Addenda is a term derived from addenda, a Latin word that refers to what should be added. The notion of addendum, in this way, refers to the appendix of a book or any other addition that is made to a text.
The addendum has the purpose of developing or expanding the contents already presented. It is usually used in professional documents, contracts and manuals, among other kinds of publications. See ABBREVIATIONFINDER.ORG for abbreviations related to Addendum.
Take the case of a book where the author analyzes the political situation in a country. Over the years, certain events occur that derive from what the writer has stated. In this way, through an addendum, the author can add some comment about it in the new editions of the book.
Sometimes the addendum is used to correct information, without the need to rewrite the material or reprint the entire work. Suppose in a book it is mentioned that a musician was born in 1806 but then, through the discovery of a document, it is discovered that the artist was actually born in 1801. With an addendum, the author of the book is in a position to clarify the correct date.
It is important to establish that, within the scope of the books, the addendum can take on different appearances. By this we mean that not only can it be presented as one more text document but it can also be presented in cd, dvd…
If we focus on a manual, the main body of the document can explain certain tasks in a few steps. Those who fail to understand the process can turn to an addendum where actions are carried out more extensively. This organization of the material facilitates the reading of those who do not need as much detail and, in turn, allows the rest of the readers to incorporate more knowledge.
Within what can be a contract of any kind, an addendum can also be included when the parties reach an agreement to expand, clarify or change any substantial part of it. It can be modified from prices to deadlines, passing through certain specific conditions in question.
Addenda can also be found in the medical field. In this case, it is usual that they are used for the doctor in question to enter a series of important data related to the patient.
In the legal field, specifically in trials, addenda can be entered in sentences. Most often, these come to serve so that the jury, based on investigations or very specific data obtained, proceed to explain in detail the decision it has made regarding the innocence or guilt of the accused.

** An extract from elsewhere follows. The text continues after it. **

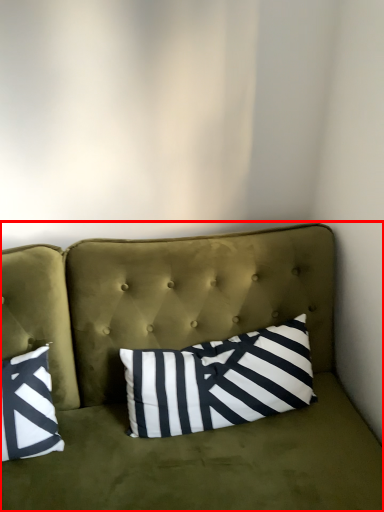 Question: Considering the relative positions of studio couch (annotated by the red box) and pillow in the image provided, where is studio couch (annotated by the red box) located with respect to the staircase?

Choices:
 (A) left
 (B) right

Answer: (A)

Precisely in this sense one of the best-known addenda is the one made by the jury in the case of Harold Greenwood, who was accused of murdering his wife with arsenic in 1919. He was found not guilty, but in the aforementioned explanation that was added to The sentence made it clear that the jury was convinced that the poison had been administered to the woman, but that it could not demonstrate that the amount ingested was responsible for her death.